**What is required**
All of the entries below are to be repeated word for word.

Recorded data
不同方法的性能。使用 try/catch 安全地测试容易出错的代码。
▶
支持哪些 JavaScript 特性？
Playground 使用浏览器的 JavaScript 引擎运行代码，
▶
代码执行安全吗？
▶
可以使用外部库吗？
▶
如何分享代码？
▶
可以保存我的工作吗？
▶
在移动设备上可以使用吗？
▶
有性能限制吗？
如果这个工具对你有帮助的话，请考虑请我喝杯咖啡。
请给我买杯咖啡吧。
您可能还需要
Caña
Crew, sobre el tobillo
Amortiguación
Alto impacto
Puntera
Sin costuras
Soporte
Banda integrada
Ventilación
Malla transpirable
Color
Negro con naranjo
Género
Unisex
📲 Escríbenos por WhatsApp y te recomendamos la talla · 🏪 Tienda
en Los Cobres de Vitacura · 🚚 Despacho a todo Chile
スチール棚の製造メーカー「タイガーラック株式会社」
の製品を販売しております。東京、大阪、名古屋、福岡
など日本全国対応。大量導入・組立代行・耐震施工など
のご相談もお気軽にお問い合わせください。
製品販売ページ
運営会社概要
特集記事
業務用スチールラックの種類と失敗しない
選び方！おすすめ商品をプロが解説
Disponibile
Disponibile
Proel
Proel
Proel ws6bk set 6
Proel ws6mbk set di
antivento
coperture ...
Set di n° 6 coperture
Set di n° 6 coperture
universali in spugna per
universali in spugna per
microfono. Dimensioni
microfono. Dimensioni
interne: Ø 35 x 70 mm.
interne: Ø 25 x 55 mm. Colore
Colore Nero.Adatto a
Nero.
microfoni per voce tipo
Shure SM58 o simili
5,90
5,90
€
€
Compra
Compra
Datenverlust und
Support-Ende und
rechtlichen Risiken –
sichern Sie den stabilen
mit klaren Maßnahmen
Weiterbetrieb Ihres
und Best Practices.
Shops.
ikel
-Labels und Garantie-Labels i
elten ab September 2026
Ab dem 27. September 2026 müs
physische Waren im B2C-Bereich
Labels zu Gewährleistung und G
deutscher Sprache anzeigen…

**Answer area**
不同方法的性能。使用 try/catch 安全地测试容易出错的代码。
▶
支持哪些 JavaScript 特性？
Playground 使用浏览器的 JavaScript 引擎运行代码，
▶
代码执行安全吗？
▶
可以使用外部库吗？
▶
如何分享代码？
▶
可以保存我的工作吗？
▶
在移动设备上可以使用吗？
▶
有性能限制吗？
如果这个工具对你有帮助的话，请考虑请我喝杯咖啡。
请给我买杯咖啡吧。
您可能还需要
Caña
Crew, sobre el tobillo
Amortiguación
Alto impacto
Puntera
Sin costuras
Soporte
Banda integrada
Ventilación
Malla transpirable
Color
Negro con naranjo
Género
Unisex
📲 Escríbenos por WhatsApp y te recomendamos la talla · 🏪 Tienda
en Los Cobres de Vitacura · 🚚 Despacho a todo Chile
スチール棚の製造メーカー「タイガーラック株式会社」
の製品を販売しております。東京、大阪、名古屋、福岡
など日本全国対応。大量導入・組立代行・耐震施工など
のご相談もお気軽にお問い合わせください。
製品販売ページ
運営会社概要
特集記事
業務用スチールラックの種類と失敗しない
選び方！おすすめ商品をプロが解説
Disponibile
Disponibile
Proel
Proel
Proel ws6bk set 6
Proel ws6mbk set di
antivento
coperture ...
Set di n° 6 coperture
Set di n° 6 coperture
universali in spugna per
universali in spugna per
microfono. Dimensioni
microfono. Dimensioni
interne: Ø 35 x 70 mm.
interne: Ø 25 x 55 mm. Colore
Colore Nero.Adatto a
Nero.
microfoni per voce tipo
Shure SM58 o simili
5,90
5,90
€
€
Compra
Compra
Datenverlust und
Support-Ende und
rechtlichen Risiken –
sichern Sie den stabilen
mit klaren Maßnahmen
Weiterbetrieb Ihres
und Best Practices.
Shops.
ikel
-Labels und Garantie-Labels i
elten ab September 2026
Ab dem 27. September 2026 müs
physische Waren im B2C-Bereich
Labels zu Gewährleistung und G
deutscher Sprache anzeigen…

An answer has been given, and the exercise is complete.